Disability Solutions - Atlanta, GA
posted 2 months ago
As a Site Reliability Engineer at Honeywell Connected Enterprise (HCE), you will play a crucial role in ensuring the reliability, availability, and performance of our software systems. Your responsibilities will include designing, implementing, and maintaining the infrastructure and tools necessary for monitoring and managing our applications. Your expertise in automation and troubleshooting will be essential in identifying and resolving issues to minimize downtime and optimize system performance.

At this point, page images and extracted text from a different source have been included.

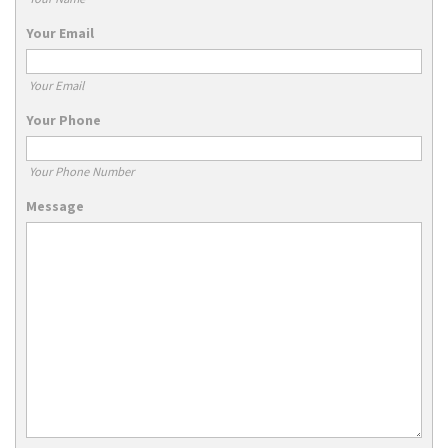
Your Email
Your Email
Your Phone
Your Phone Number
Message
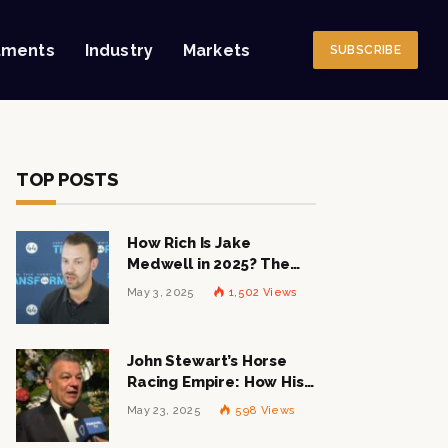
tments
Industry
Markets
SUBSCRIBE
TOP POSTS
How Rich Is Jake
Medwell in 2025? The
Shocking Figures Behind
May 3, 2025
1,502
Views
the 8VC Mogul
John Stewart’s Horse
Racing Empire: How His
$1 Billion Net Worth is
May 23, 2025
598
Views
Changing the Industry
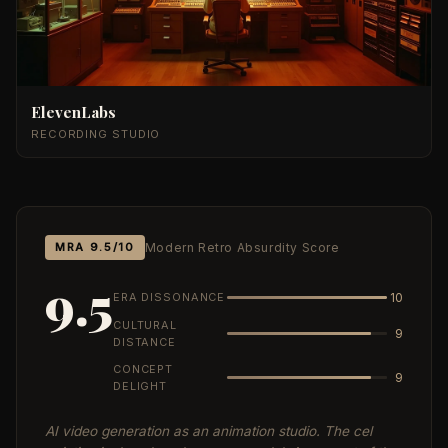
ElevenLabs
RECORDING STUDIO
MRA 9.5/10
Modern Retro Absurdity Score
9.5
ERA DISSONANCE
10
CULTURAL
9
DISTANCE
CONCEPT
9
DELIGHT
AI video generation as an animation studio. The cel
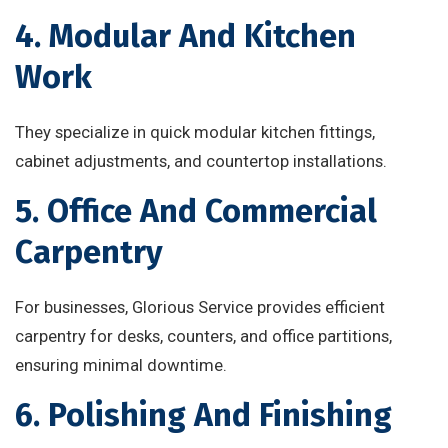
4. Modular And Kitchen
Work
They specialize in quick modular kitchen fittings,
cabinet adjustments, and countertop installations.
5. Office And Commercial
Carpentry
For businesses, Glorious Service provides efficient
carpentry for desks, counters, and office partitions,
ensuring minimal downtime.
6. Polishing And Finishing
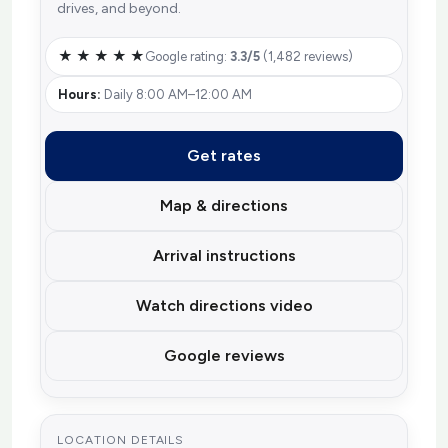
drives, and beyond.
★ ★ ★ ★ ★
Google rating:
3.3/5
(1,482 reviews)
Hours:
Daily 8:00 AM–12:00 AM
Get rates
Map & directions
Arrival instructions
Watch directions video
Google reviews
LOCATION DETAILS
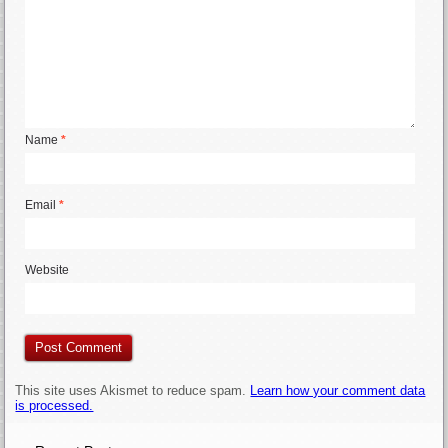
Name
*
Email
*
Website
This site uses Akismet to reduce spam.
Learn how your comment data
is processed.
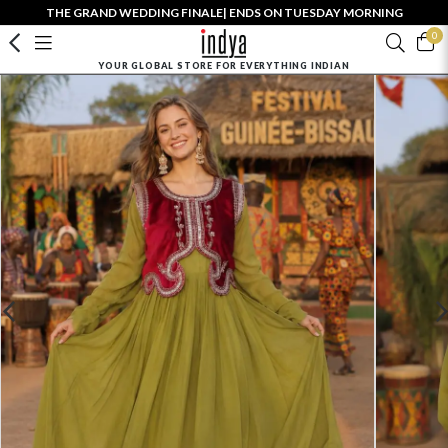
THE GRAND WEDDING FINALE| ENDS ON TUESDAY MORNING
0
YOUR GLOBAL STORE FOR EVERYTHING INDIAN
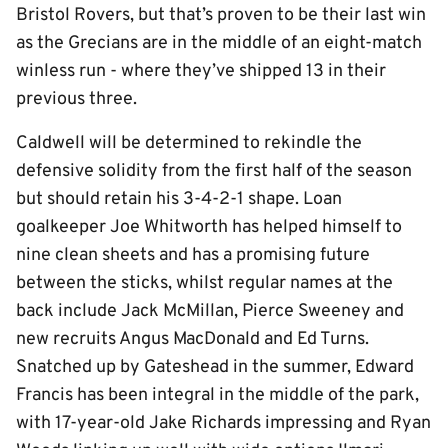
Bristol Rovers, but that’s proven to be their last win
as the Grecians are in the middle of an eight-match
winless run - where they’ve shipped 13 in their
previous three.
Caldwell will be determined to rekindle the
defensive solidity from the first half of the season
but should retain his 3-4-2-1 shape. Loan
goalkeeper Joe Whitworth has helped himself to
nine clean sheets and has a promising future
between the sticks, whilst regular names at the
back include Jack McMillan, Pierce Sweeney and
new recruits Angus MacDonald and Ed Turns.
Snatched up by Gateshead in the summer, Edward
Francis has been integral in the middle of the park,
with 17-year-old Jake Richards impressing and Ryan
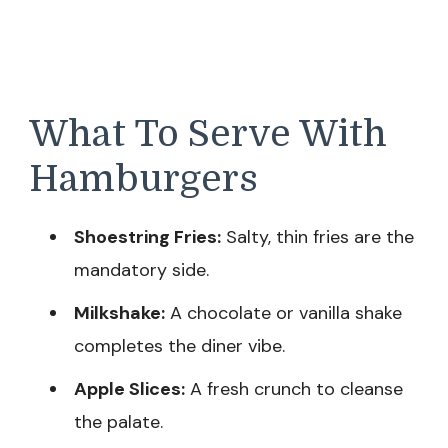
What To Serve With
Hamburgers
Shoestring Fries:
Salty, thin fries are the
mandatory side.
Milkshake:
A chocolate or vanilla shake
completes the diner vibe.
Apple Slices:
A fresh crunch to cleanse
the palate.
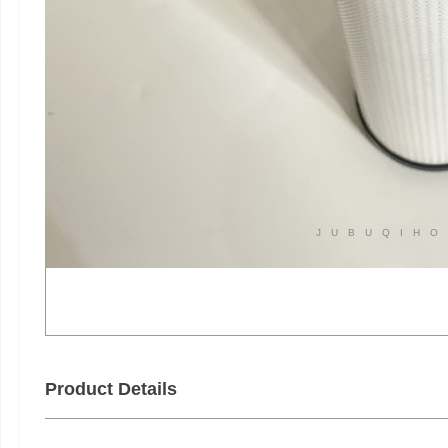
JUBUQIHO
Product Details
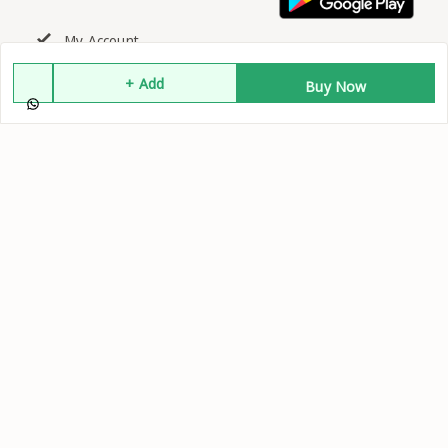
My Account
+ Add
Buy Now
My Orders
About Us
Contact Us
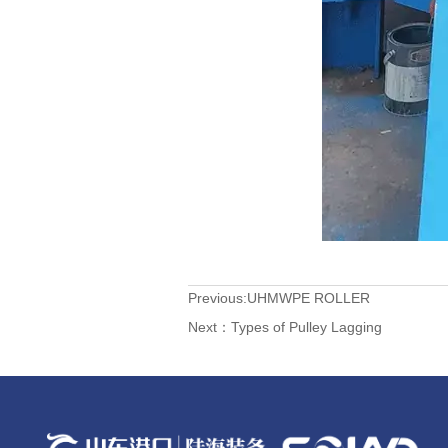
Previous:
UHMWPE ROLLER
Next：
Types of Pulley Lagging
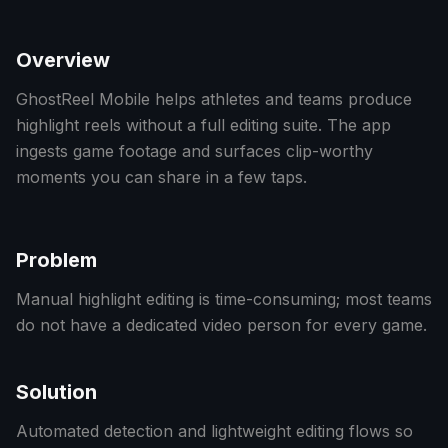
Overview
GhostReel Mobile helps athletes and teams produce
highlight reels without a full editing suite. The app
ingests game footage and surfaces clip-worthy
moments you can share in a few taps.
Problem
Manual highlight editing is time-consuming; most teams
do not have a dedicated video person for every game.
Solution
Automated detection and lightweight editing flows so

You will collaborate with cross-functional teams to drive continuous improvement and implement best practices for system reliability. This position is based in Atlanta, Georgia, and operates on a hybrid work schedule, allowing for a blend of in-office and remote work. In this role, you will have a significant impact on the reliability and performance of our software systems, ensuring seamless operations and customer satisfaction. You will be involved in hands-on design, analysis, development, and troubleshooting of highly distributed large-scale production systems and event-driven, cloud-based services. Your primary focus will be on Linux Administration, managing a fleet of Linux and Windows VMs as part of the application solution. You will also engage in infrastructure as code development using tools like Terraform, shell scripting, and Python. Your responsibilities will extend to ensuring the repeatability, traceability, and transparency of our infrastructure automation. You will support on-call rotations for operational duties that have not been addressed with automation and promote healthy software development practices, including compliance with chosen software development methodologies such as Agile. Additionally, you will create and maintain monitoring technologies and processes that improve visibility into our applications' performance and business metrics, keeping operational workload in check. Partnering with security engineers, you will develop plans and automation to respond to new risks and vulnerabilities effectively. Your role will also involve participating in technical training events, game day scenarios, and professional conferences to enhance your skills and knowledge.